Kurator wystawy już na wstępie oznajmia mi, że "jedyną stałą wartością obrazu pozostaje jego zmienność". Czyli dzieło nie ma stałego sensu? Jednego, trwałego, prawdziwego, zgodnie z tym, jak uczyły nas panie polonistki? "Sensu obrazu nie można oddzielić od pytań, co jest obrazem".
Jedyny klucz, jaki mam, zostaje mi odebrany już na początku.
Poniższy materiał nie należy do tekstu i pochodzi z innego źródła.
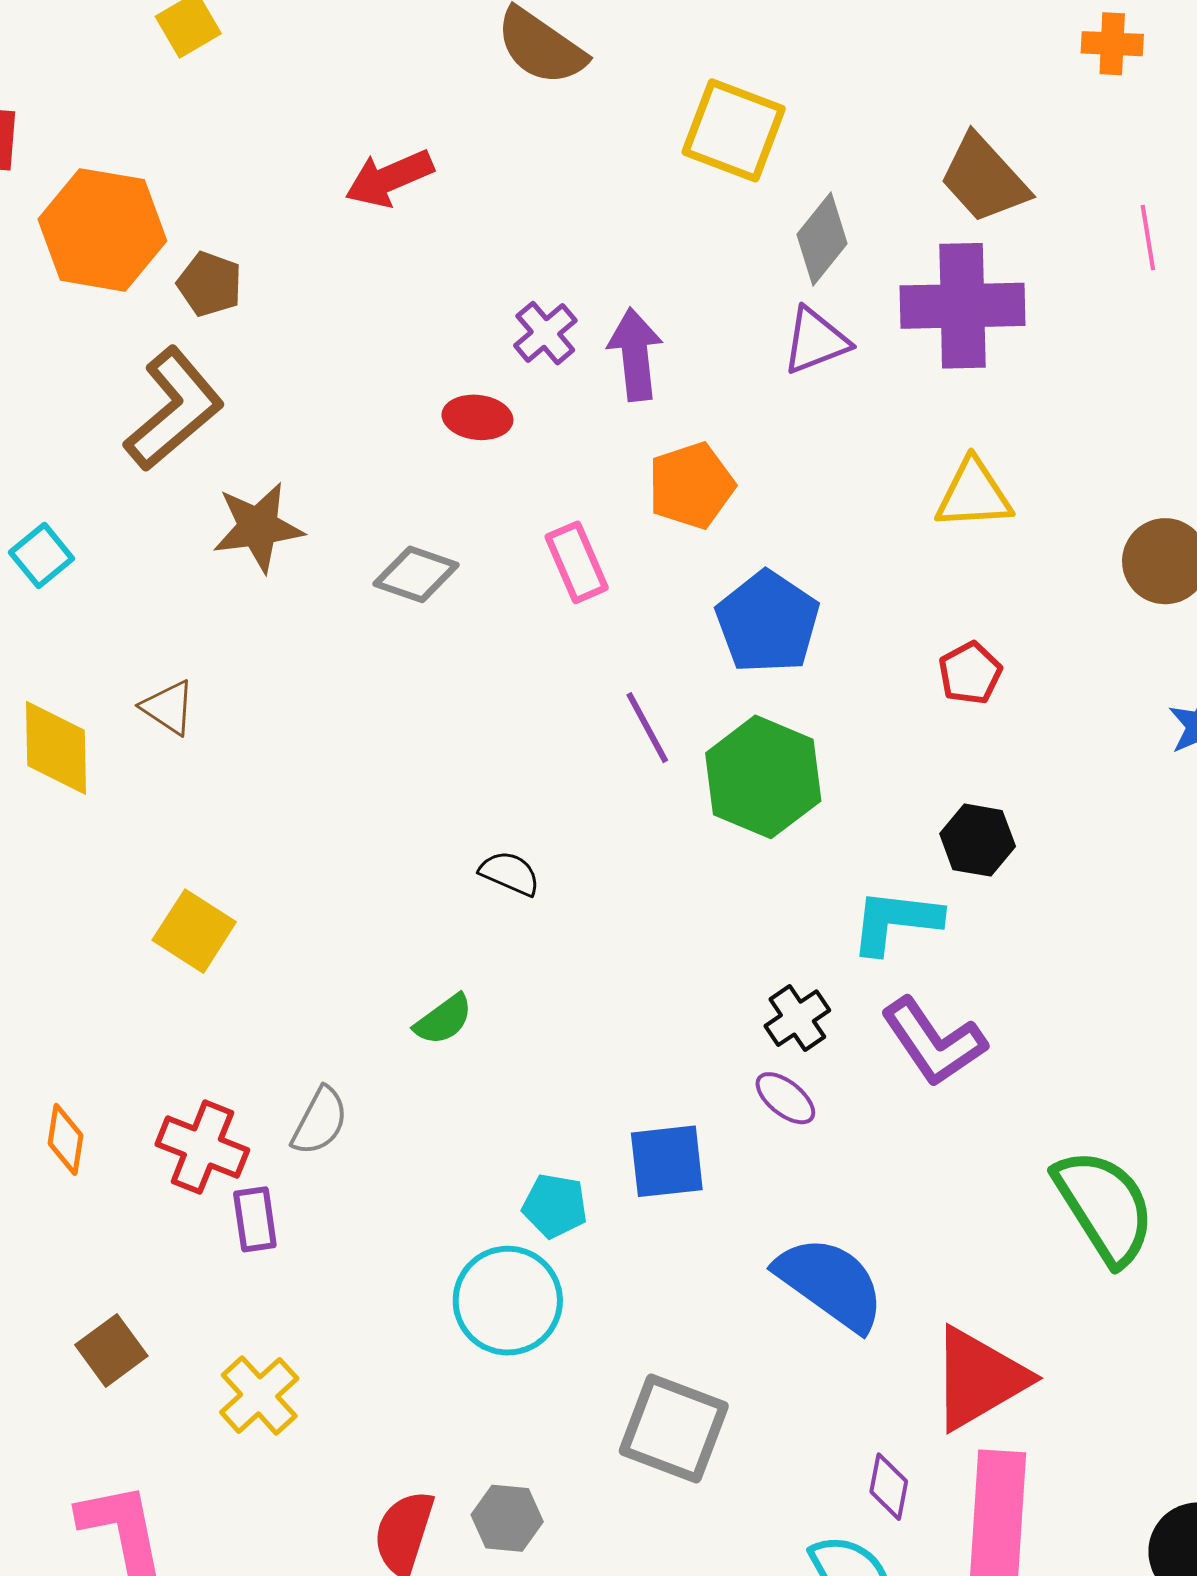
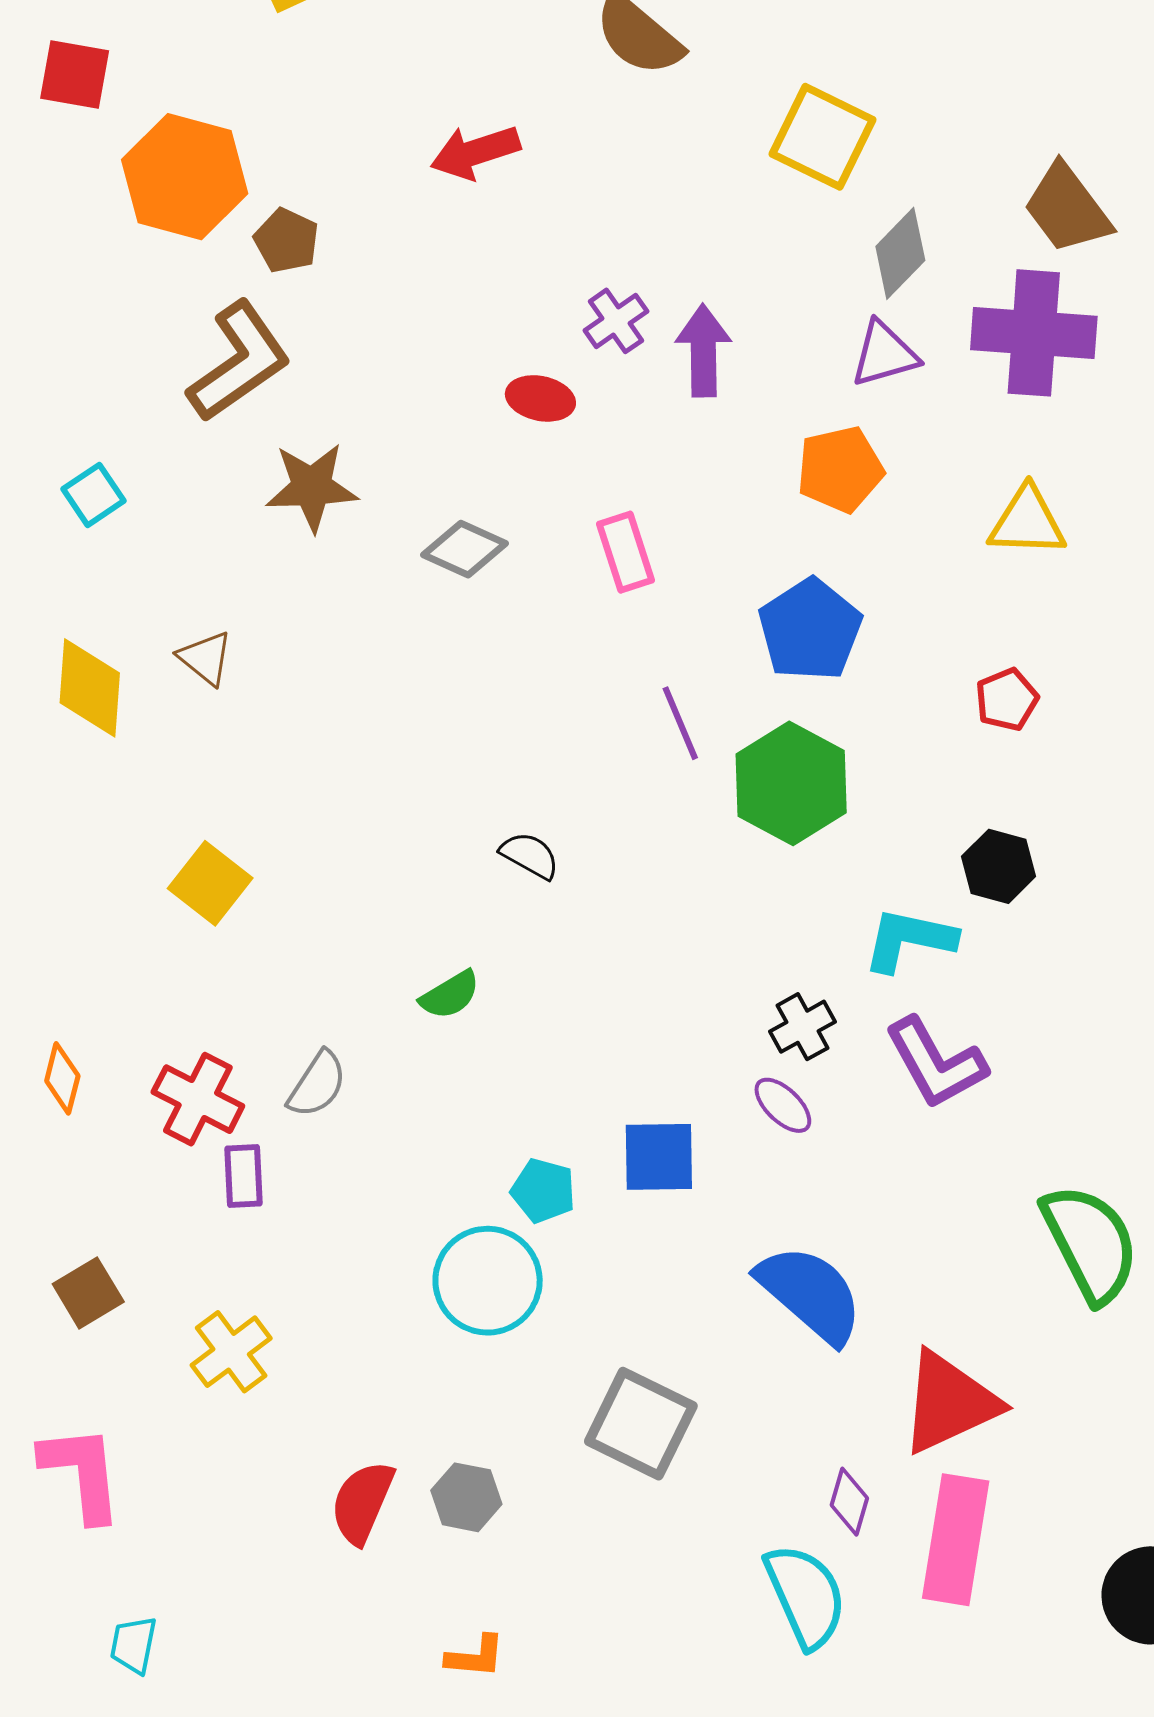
orange pentagon: (691, 486) -> (840, 469), moved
W różowo - zielonej przestrzeni, która sama w sobie wydaje się już być kpiną z estetyki, odnajdują mnie dialogujące ze sobą dzieła. Tak, to one mnie odnajdują, bo ja błądzę jednak po omacku. Nagromadzenie nazwisk, takich jak Oskar Dawicki, Katarzyna Kozyra, Wilhelm Sasnal, Mirosław Bałka, sprawia, że pokornie chylę głowę, aby lepiej łapać sensy, szczególnie te wynikające z owego dialogu.

To prawda, że sztuką zrozumiałą dla wszystkich jest jedynie sztuka propagandowa. To prawda, że wiele prac z Obrazu Kolekcji wbija się w moją głowę, pozostając tam bez żadnej siatki translacji, czy retranslacji. Wydaje mi się jednak, że ten brak zrozumienia zbyt szerokimi skrzydłami nakłada się na skrzydła Arsenału, gdzie ów Obraz jest prezentowany. Jakby głównym przesłaniem kolekcji było niezrozumienie - świata, jego mechanizmów, jego wydarzeń. Prezentuje ona nie nurty, ale problemy (cielesność, problemy społeczne, życie codzienne, istota sztuki, historia), każdy artysta stanowi osobne zjawisko twórcze, przedstawia nam świat niestabilny, dający materiał jedynie do sondowania i eksperymentowania. Jedne eksperymenty będą się nam wydawać ciekawe, inne gorszące, jeszcze inne zupełnie nudne i niepotrzebne. Jeśli jednak Kolekcja tworzy obraz współczesnej sztuki polskiej, to jawi nam się obraz pełen sprzeczności i pęknięć.

I nie wiadomo, kogo za taki obraz winić. Artystów, którzy próbują zrekonstruować z jednej strony dziką, z drugiej - plastikową rzeczywistość? Galerie, które pozostawiają nas sam na sam z obrazami, które są albo przeładowane treścią (Wyrzykowski - Cyborg's Sex Manual), albo zbyt w treść ubogie(Rogalski - bez tytułu)? Kuratorów, którzy przepełnieni dobrymi chęciami, niejednokrotnie zamazują nam czytelność dzieł? W końcu - nas samych, nasz negatywny stosunek do sztuki współczesnej, nasze wieczne oczekiwania kolejnych wcieleń Matejki?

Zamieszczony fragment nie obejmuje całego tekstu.